▶ [Exercise prompt]: Each line of the records below needs repeating exactly. Skip the pictures.
Given data below:
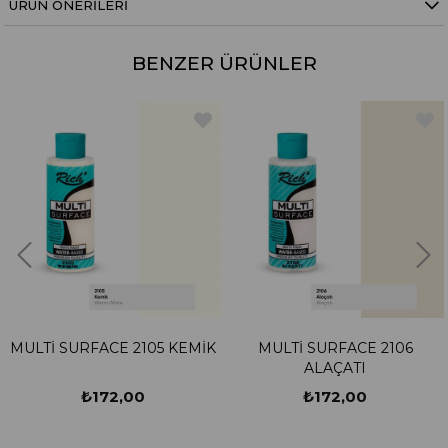
ÜRÜN ÖNERILERI
BENZER ÜRÜNLER
MULTİ SURFACE 2105 KEMİK
MULTİ SURFACE 2106
ALAÇATI
₺172,00
₺172,00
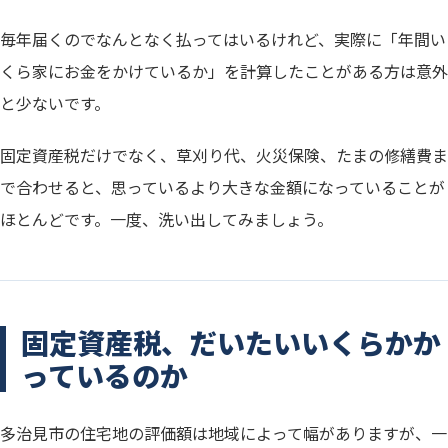
毎年届くのでなんとなく払ってはいるけれど、実際に「年間い
くら家にお金をかけているか」を計算したことがある方は意外
と少ないです。
固定資産税だけでなく、草刈り代、火災保険、たまの修繕費ま
で合わせると、思っているより大きな金額になっていることが
ほとんどです。一度、洗い出してみましょう。
固定資産税、だいたいいくらかか
っているのか
多治見市の住宅地の評価額は地域によって幅がありますが、一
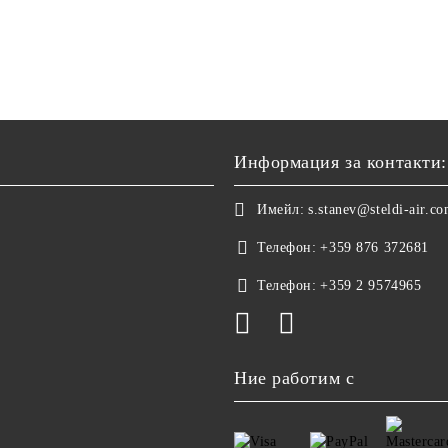
Информация за контакти:
Имейл:
s.stanev@steldi-air.c
Телефон:
+359 876 372681
Телефон:
+359 2 9574965
Ние работим с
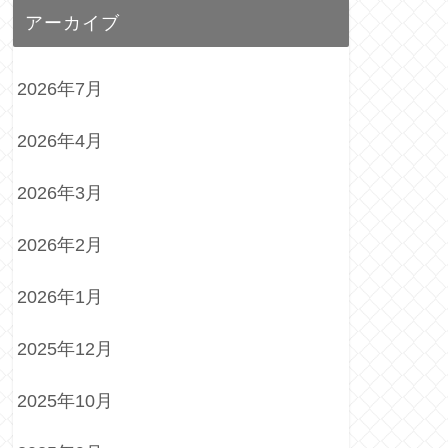
アーカイブ
2026年7月
2026年4月
2026年3月
2026年2月
2026年1月
2025年12月
2025年10月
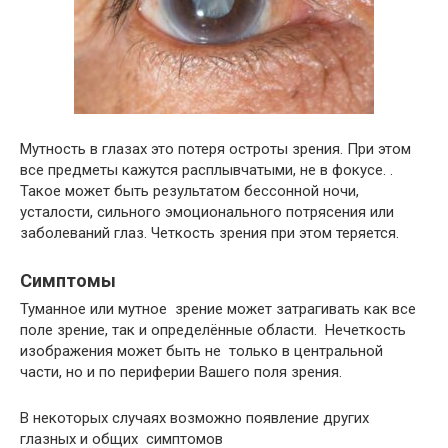
Мутность в глазах это потеря остроты зрения. При этом
все предметы кажутся расплывчатыми, не в фокусе. .
Такое может быть результатом бессонной ночи,
усталости, сильного эмоционального потрясения или
заболеваний глаз. Четкость зрения при этом теряется.
Симптомы
Туманное или мутное зрение может затрагивать как все
поле зрение, так и определённые области. Нечеткость
изображения может быть не только в центральной
части, но и по периферии Вашего поля зрения.
В некоторых случаях возможно появление других
глазных и общих симптомов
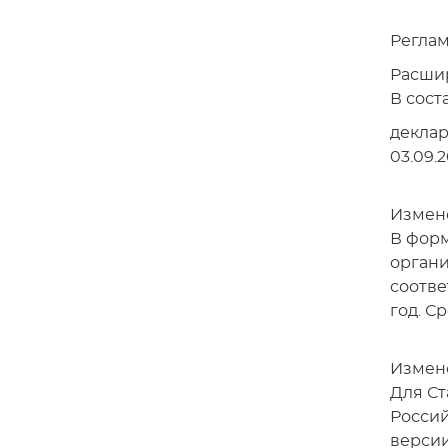
Реглам
Расши
В сост
деклар
03.09.
Измене
В форм
органи
соотве
год. С
Измене
Для Ст
Россий
версии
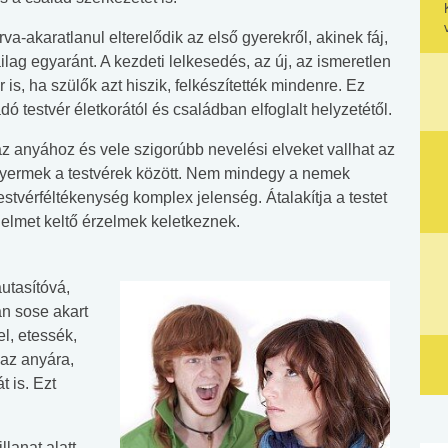
va-akaratlanul elterelődik az első gyerekről, akinek fáj,
ailag egyaránt. A kezdeti lelkesedés, az új, az ismeretlen
s, ha szülők azt hiszik, felkészítették mindenre. Ez
 testvér életkorától és családban elfoglalt helyzetétől.
 anyához és vele szigorúbb nevelési elveket vallhat az
 gyermek a testvérek között. Nem mindegy a nemek
stvérféltékenység komplex jelenség. Átalakítja a testet
élelmet keltő érzelmek keletkeznek.
utasítóvá,
an sose akart
l, etessék,
 az anyára,
 is. Ezt
llanat alatt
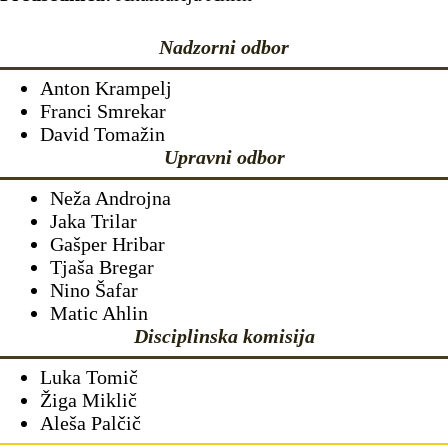
Nadzorni odbor
Anton Krampelj
Franci Smrekar
David Tomažin
Upravni odbor
Neža Androjna
Jaka Trilar
Gašper Hribar
Tjaša Bregar
Nino Šafar
Matic Ahlin
Disciplinska komisija
Luka Tomič
Žiga Miklič
Aleša Palčič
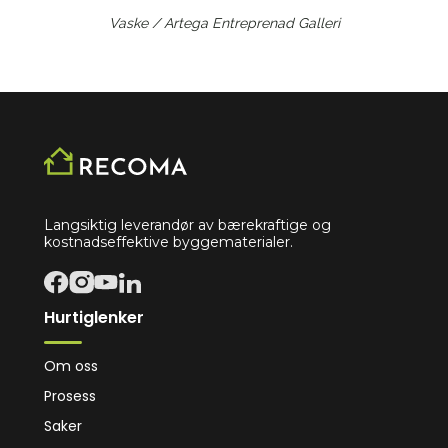
Vaske / Artega Entreprenad
Galleri
Langsiktig leverandør av bærekraftige og
kostnadseffektive byggematerialer.
Hurtiglenker
Om oss
Prosess
Saker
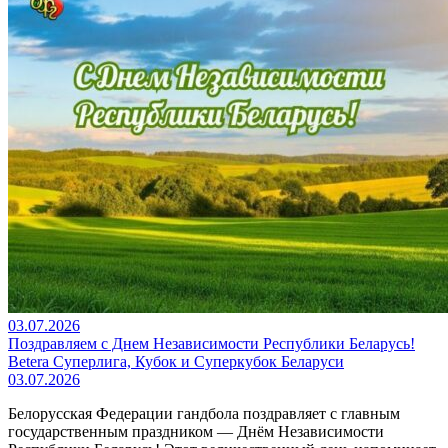
03.07.2026
Поздравляем с Днем Независимости Республики Беларусь!
Betera Суперлига, Кубок и Суперкубок Беларуси
03.07.2026
Белорусская Федерации гандбола поздравляет с главным
государственным праздником — Днём Независимости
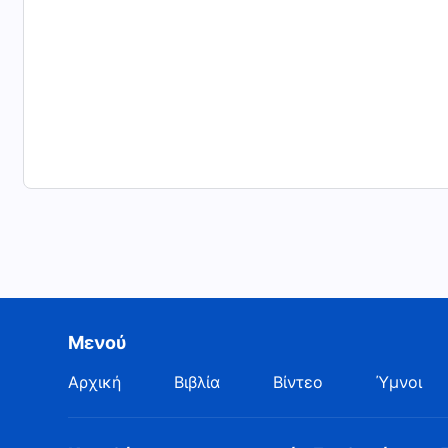
αγάπη Του προς εμάς, να υπακούμε στις ενορχηστρώ
συνεργάτες στο έργο Του, και να κάνουμε ό,τι μπο
εμπιστεύεται.
Μενού
Αρχική
Βιβλία
Βίντεο
Ύμνοι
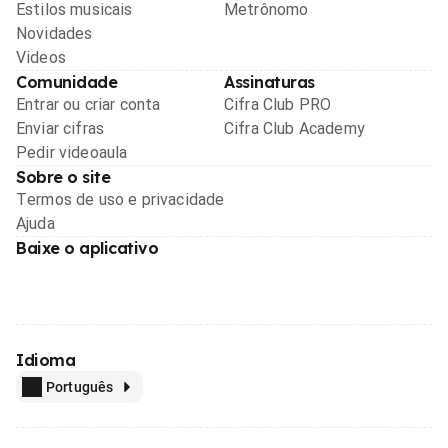
Estilos musicais
Metrônomo
Novidades
Videos
Comunidade
Assinaturas
Entrar ou criar conta
Cifra Club PRO
Enviar cifras
Cifra Club Academy
Pedir videoaula
Sobre o site
Termos de uso e privacidade
Ajuda
Baixe o aplicativo
Idioma
Português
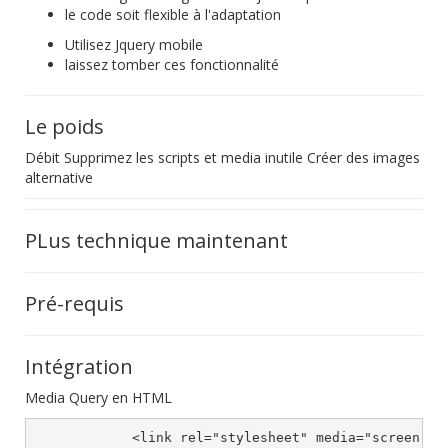
le code soit flexible à l'adaptation
Utilisez Jquery mobile
laissez tomber ces fonctionnalité
Le poids
Débit Supprimez les scripts et media inutile Créer des images
alternative
PLus technique maintenant
Pré-requis
Intégration
Media Query en HTML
End of Given data.
▶ [Written answer]:
ÜRÜN ÖNERILERI
BENZER ÜRÜNLER
MULTİ SURFACE 2105 KEMİK
MULTİ SURFACE 2106
ALAÇATI
₺172,00
₺172,00
毎年届くのでなんとなく払ってはいるけれど、実際に「年間い
くら家にお金をかけているか」を計算したことがある方は意外
と少ないです。
固定資産税だけでなく、草刈り代、火災保険、たまの修繕費ま
で合わせると、思っているより大きな金額になっていることが
ほとんどです。一度、洗い出してみましょう。
固定資産税、だいたいいくらかか
っているのか
多治見市の住宅地の評価額は地域によって幅がありますが、一
Информация за контакти:
Имейл:
s.stanev@steldi-air.c
Телефон:
+359 876 372681
Телефон:
+359 2 9574965
Ние работим с
アーカイブ
2026年7月
2026年4月
2026年3月
2026年2月
2026年1月
2025年12月
2025年10月
Мутность в глазах это потеря остроты зрения. При этом
все предметы кажутся расплывчатыми, не в фокусе. .
Такое может быть результатом бессонной ночи,
усталости, сильного эмоционального потрясения или
заболеваний глаз. Четкость зрения при этом теряется.
Симптомы
Туманное или мутное зрение может затрагивать как все
поле зрение, так и определённые области. Нечеткость
изображения может быть не только в центральной
части, но и по периферии Вашего поля зрения.
В некоторых случаях возможно появление других
глазных и общих симптомов
Реглам
Расши
В сост
деклар
03.09.
Измене
В форм
органи
соотве
год. С
Измене
Для Ст
Россий
версии
va-akaratlanul elterelődik az első gyerekről, akinek fáj,
ailag egyaránt. A kezdeti lelkesedés, az új, az ismeretlen
s, ha szülők azt hiszik, felkészítették mindenre. Ez
 testvér életkorától és családban elfoglalt helyzetétől.
 anyához és vele szigorúbb nevelési elveket vallhat az
 gyermek a testvérek között. Nem mindegy a nemek
stvérféltékenység komplex jelenség. Átalakítja a testet
élelmet keltő érzelmek keletkeznek.
utasítóvá,
an sose akart
l, etessék,
 az anyára,
 is. Ezt
llanat alatt
Nadzorni odbor
Anton Krampelj
Franci Smrekar
David Tomažin
Upravni odbor
Neža Androjna
Jaka Trilar
Gašper Hribar
Tjaša Bregar
Nino Šafar
Matic Ahlin
Disciplinska komisija
Luka Tomič
Žiga Miklič
Aleša Palčič
Vaske / Artega Entreprenad
Galleri
Langsiktig leverandør av bærekraftige og
kostnadseffektive byggematerialer.
Hurtiglenker
Om oss
Prosess
Saker
03.07.2026
Поздравляем с Днем Независимости Республики Беларусь!
Betera Суперлига, Кубок и Суперкубок Беларуси
03.07.2026
Белорусская Федерации гандбола поздравляет с главным
государственным праздником — Днём Независимости
αγάπη Του προς εμάς, να υπακούμε στις ενορχηστρώ
συνεργάτες στο έργο Του, και να κάνουμε ό,τι μπο
εμπιστεύεται.
Μενού
Αρχική
Βιβλία
Βίντεο
Ύμνοι
Estilos musicais
Metrônomo
Novidades
Videos
Comunidade
Assinaturas
Entrar ou criar conta
Cifra Club PRO
Enviar cifras
Cifra Club Academy
Pedir videoaula
Sobre o site
Termos de uso e privacidade
Ajuda
Baixe o aplicativo
Idioma
Português
le code soit flexible à l'adaptation
Utilisez Jquery mobile
laissez tomber ces fonctionnalité
Le poids
Débit Supprimez les scripts et media inutile Créer des images
alternative
PLus technique maintenant
Pré-requis
Intégration
Media Query en HTML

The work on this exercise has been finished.